Your job is to transcribe all the records that follow, excluding any pictures.

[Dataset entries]
────────

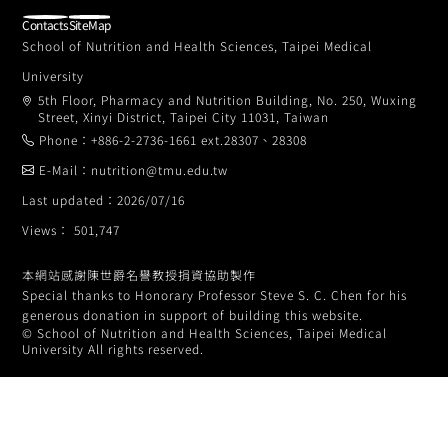
Contacts
SiteMap
School of Nutrition and Health Sciences, Taipei Medical
University
5th Floor, Pharmacy and Nutrition Building, No. 250, Wuxing
Street, Xinyi District, Taipei City 11031, Taiwan
Phone：+886-2-2736-1661 ext.28307、28308
E-Mail：nutrition@tmu.edu.tw
Last updated：2026/07/16
Views： 501,747
本網站感謝陳世爵名譽教授捐資協助製作
Special thanks to Honorary Professor Steve S. C. Chen for his
generous donation in support of building this website.
© School of Nutrition and Health Sciences, Taipei Medical
University All rights reserved.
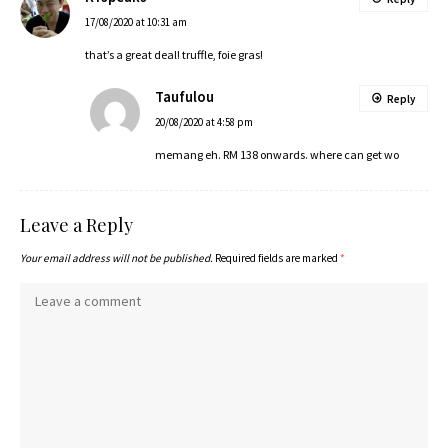
17/08/2020 at 10:31 am
that’s a great deal! truffle, foie gras!
Taufulou
Reply
20/08/2020 at 4:58 pm
memang eh. RM 138 onwards. where can get wo
Leave a Reply
Your email address will not be published.
Required fields are marked
*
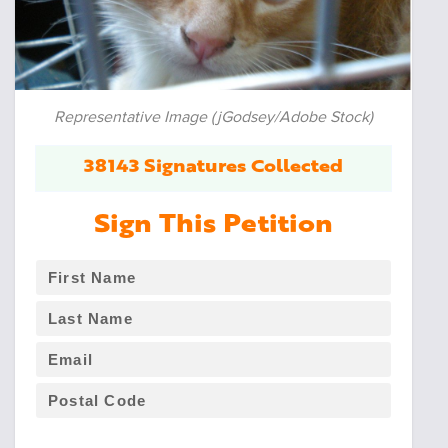
Representative Image (jGodsey/Adobe Stock)
38143 Signatures Collected
Sign This Petition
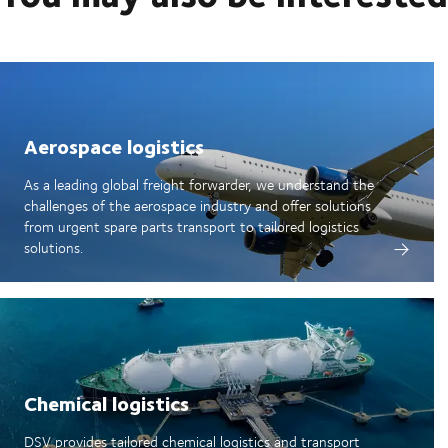
Aerospace logistics
As a leading global freight forwarder, we understand the
challenges of the aerospace industry and offer solutions
from urgent spare parts transport to tailored logistics
solutions.
Chemical logistics
DSV provides tailored chemical logistics and transport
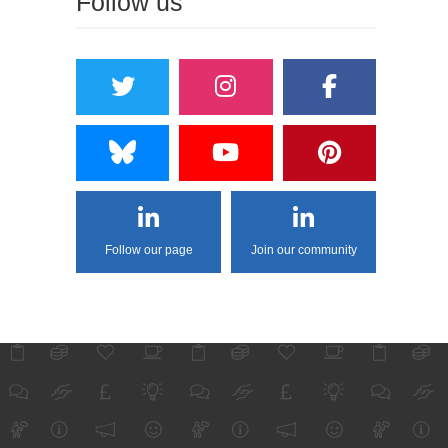
Follow us
Follow our page
Join our community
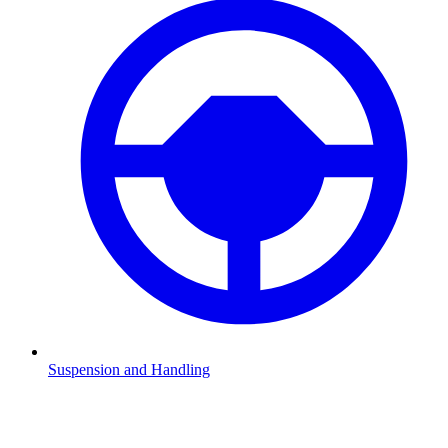
Suspension and Handling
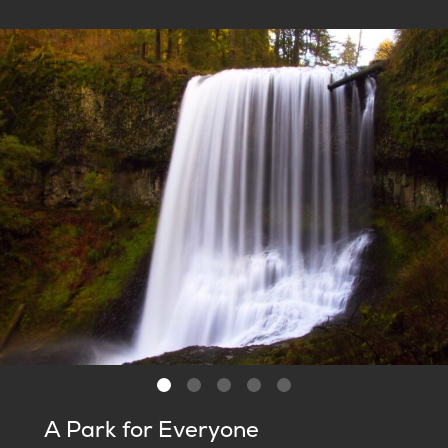
A Park for Everyone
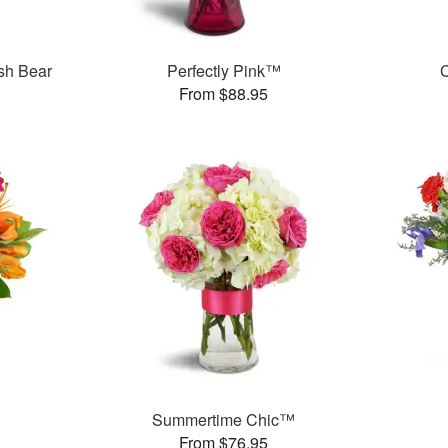
sh Bear
Perfectly Pink™
C
From $88.95
Summertime Chic™
From $76.95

────────

*FINISHED EXERCISE*
Contacts
SiteMap
School of Nutrition and Health Sciences, Taipei Medical
University
5th Floor, Pharmacy and Nutrition Building, No. 250, Wuxing
Street, Xinyi District, Taipei City 11031, Taiwan
Phone：+886-2-2736-1661 ext.28307、28308
E-Mail：nutrition@tmu.edu.tw
Last updated：2026/07/16
Views： 501,747
本網站感謝陳世爵名譽教授捐資協助製作
Special thanks to Honorary Professor Steve S. C. Chen for his
generous donation in support of building this website.
© School of Nutrition and Health Sciences, Taipei Medical
University All rights reserved.
17/08/2020 at 10:31 am
that’s a great deal! truffle, foie gras!
Taufulou
Reply
20/08/2020 at 4:58 pm
memang eh. RM 138 onwards. where can get wo
Leave a Reply
Your email address will not be published.
Required fields are marked
*
Representative Image (jGodsey/Adobe Stock)
38143 Signatures Collected
Sign This Petition
Aerospace logistics
As a leading global freight forwarder, we understand the
challenges of the aerospace industry and offer solutions
from urgent spare parts transport to tailored logistics
solutions.
Chemical logistics
DSV provides tailored chemical logistics and transport
Follow us
Follow our page
Join our community
Suspension and Handling
A Park for Everyone
sh Bear
Perfectly Pink™
C
From $88.95
Summertime Chic™
From $76.95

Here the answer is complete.